Le visage tendu réapparut sur l’écran.
— Il y a deux heures environ d’épouvantables craquements se sont fait entendre dans la région des monts Sabine, immédiatement suivis d’une secousse tellurique de force 8 sur l’échelle de Richter qui a détruit toutes les installations construites sur cette partie du continent. La secousse avait pour épicentre un point situé non loin de l’Erebus. Il n’y a pas de survivants. Des indications peu nombreuses et fragmentaires fournies par des appareils qui survolaient les lieux de la catastrophe décrivent une énorme fissure courant tout le long du littoral sur près de mille kilomètres. Des volcans sont apparus tout au long de cette fissure. L’activité tellurique, loin de décroître, prend de l’ampleur. Les différentes stations scientifiques préparent leur départ en toute urgence. On reste sans nouvelles d’une expédition qui procédait à des relevés près du pôle magne tique.
La voix rauque de Beyle se fit entendre :
— Combien de victimes ?
— Au moins cent vingt disparus.
L’enregistrement était terminé.
— Il vaudrait mieux tenir la chose secrète, dit Archim. Le plus longtemps possible.
— Vous vous croyez sur Mars, lança Beyle dans un hennissement où se mêlaient la colère, la rage et le chagrin.
— C’est impossible, dit le Russe. Tous les sismographes du monde entier ont déjà enregistré la secousse.
Beyle essayait d’établir un contact.
— Tâchez de m’obtenir Antarctique 2, rugissait-il dans un micro.
— Personne ne répond, dit une voix féminine.
— Donnez-moi le navire le plus proche, les appareils encore en l’air.
— Une escadrille est immédiatement partie d’Australie. Je vous organise un contact par satellite.
Beyle, accablé, laissa tomber les bras le long de son corps.
— Je vais démissionner, dit-il. J’abandonne.
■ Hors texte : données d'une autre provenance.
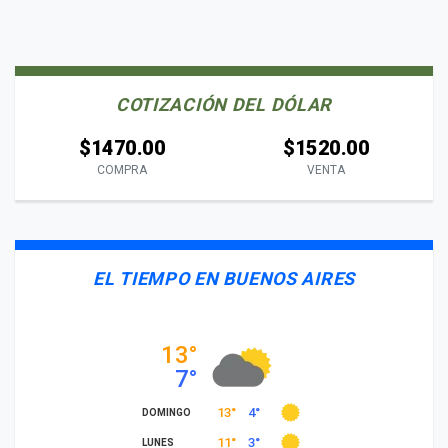
COTIZACIÓN DEL DÓLAR
$1470.00
$1520.00
COMPRA
VENTA
EL TIEMPO EN BUENOS AIRES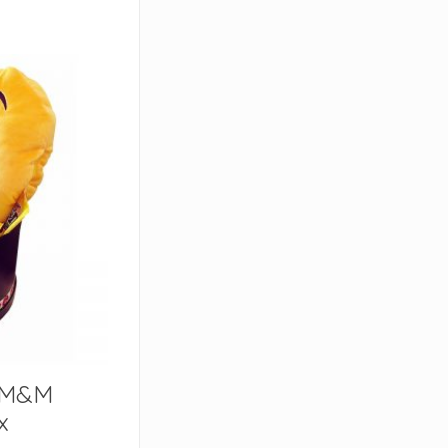
 M&M
x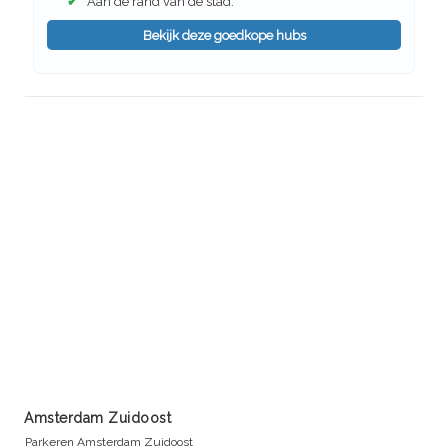
✔
Aan de rand van de stad.
Bekijk deze goedkope hubs
Amsterdam Zuidoost
Parkeren Amsterdam Zuidoost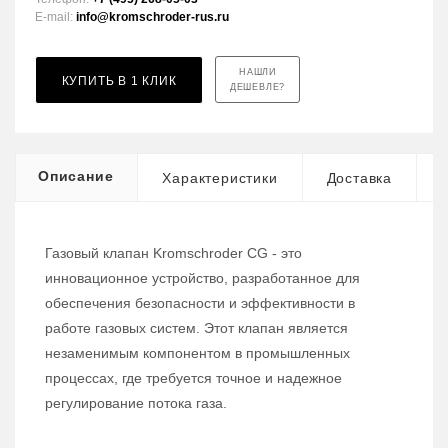
E-mail:
info@kromschroder-rus.ru
НАШЛИ
КУПИТЬ В 1 КЛИК
ДЕШЕВЛЕ?
Описание
Характеристики
Доставка
Газовый клапан Kromschroder CG - это
инновационное устройство, разработанное для
обеспечения безопасности и эффективности в
работе газовых систем. Этот клапан является
незаменимым компонентом в промышленных
процессах, где требуется точное и надежное
регулирование потока газа.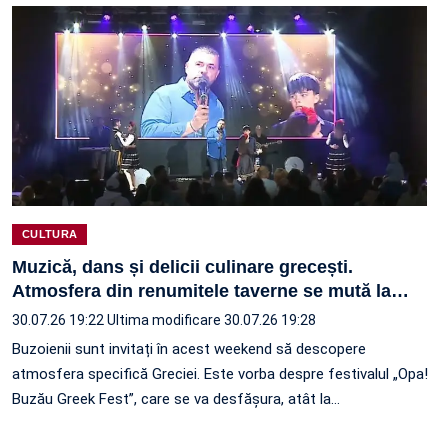
CULTURA
Muzică, dans și delicii culinare grecești.
Atmosfera din renumitele taverne se mută la
…
30.07.26 19:22
Ultima modificare 30.07.26 19:28
Buzoienii sunt invitați în acest weekend să descopere
atmosfera specifică Greciei. Este vorba despre festivalul „Opa!
Buzău Greek Fest”, care se va desfășura, atât la…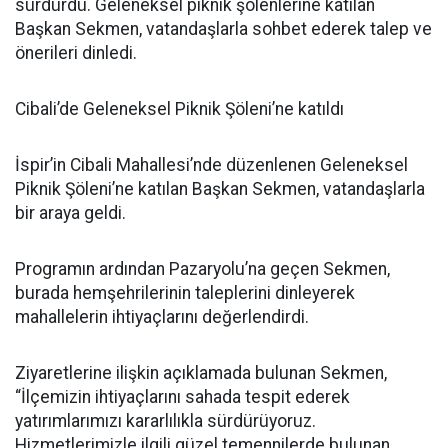
sürdürdü. Geleneksel piknik şölenlerine katılan
Başkan Sekmen, vatandaşlarla sohbet ederek talep ve
önerileri dinledi.
Cibali’de Geleneksel Piknik Şöleni’ne katıldı
İspir’in Cibali Mahallesi’nde düzenlenen Geleneksel
Piknik Şöleni’ne katılan Başkan Sekmen, vatandaşlarla
bir araya geldi.
Programın ardından Pazaryolu’na geçen Sekmen,
burada hemşehrilerinin taleplerini dinleyerek
mahallelerin ihtiyaçlarını değerlendirdi.
Ziyaretlerine ilişkin açıklamada bulunan Sekmen,
“İlçemizin ihtiyaçlarını sahada tespit ederek
yatırımlarımızı kararlılıkla sürdürüyoruz.
Hizmetlerimizle ilgili güzel temennilerde bulunan,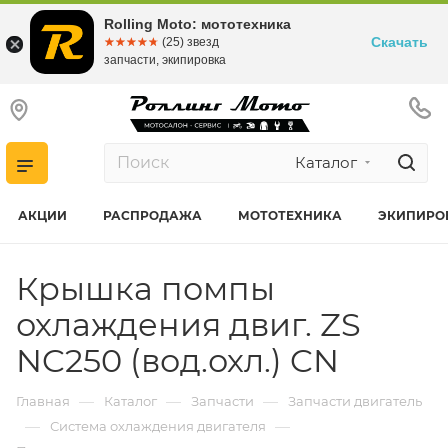
Rolling Moto: мототехника
Скачать
☆☆☆☆☆
★★★★★
(25) звезд
запчасти, экипировка
Каталог
АКЦИИ
РАСПРОДАЖА
МОТОТЕХНИКА
ЭКИПИРО
Крышка помпы
охлаждения двиг. ZS
NC250 (вод.охл.) CN
—
—
—
Главная
Каталог
Запчасти
Запчасти двигатель
—
—
Система охлаждения двигателя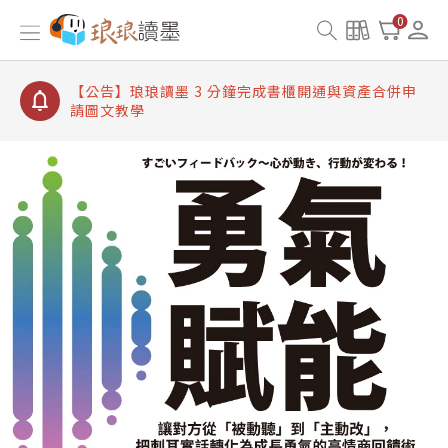
【公告】琅琅讀墨書櫃開通常見問題
0
【公告】琅琅讀墨 3 分鐘完成書櫃開通與資產合併申
請圖文教學
【公告】琅琅書店服務升級重要說明及資產合併結果
查詢
【公告】琅琅讀墨數位閱讀資產合併與書櫃開通申請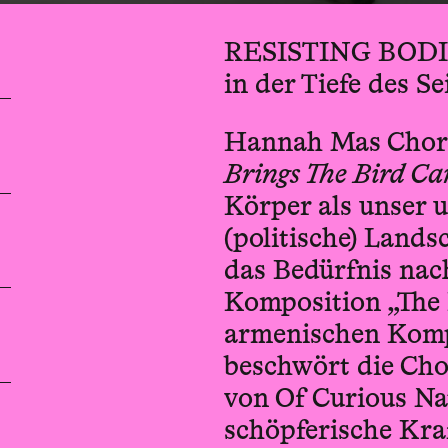
RESISTING BODIES
in der Tiefe des Se
Hannah Mas Chor
Brings The Bird Ca
Körper als unser u
(politische) Lands
das Bedürfnis nach
Komposition „The 
armenischen Kom
beschwört die Cho
von Of Curious Nat
schöpferische Kra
Barlov le prit par les épaules.
— Vous n’avez pas le droit. Vous avez pris toutes les précautions possibles. Ce n’est pas de votre faute.
Archim se planta en face de Beyle.
— Je vous garde toute ma confiance. Mais avez-vous une idée de ce qui a pu se passer ?
Barlov haussa les épaules.
— La fonte des glaces, probablement. Depuis un million d’années, ou davantage, les glaces pèsent sur ce coin de la Terre. Au fur et à mesure qu’elles disparaissent, le poids s’allège et la marmite risque d’exploser. Mais nous le savions. Nous ne faisions rien de sérieux en ce moment. Nous procédions seulement à quelques expériences à l’aide des satellites miroirs. Et elles ne se déroulaient même pas dans cette région. Nous avions établi un plan extrêmement précis pour éviter tout accident, sans parler d’une catastrophe de cette ampleur.
— Que va-t-il arriver ?
— Le Gouvernement nommera une commission d’enquête.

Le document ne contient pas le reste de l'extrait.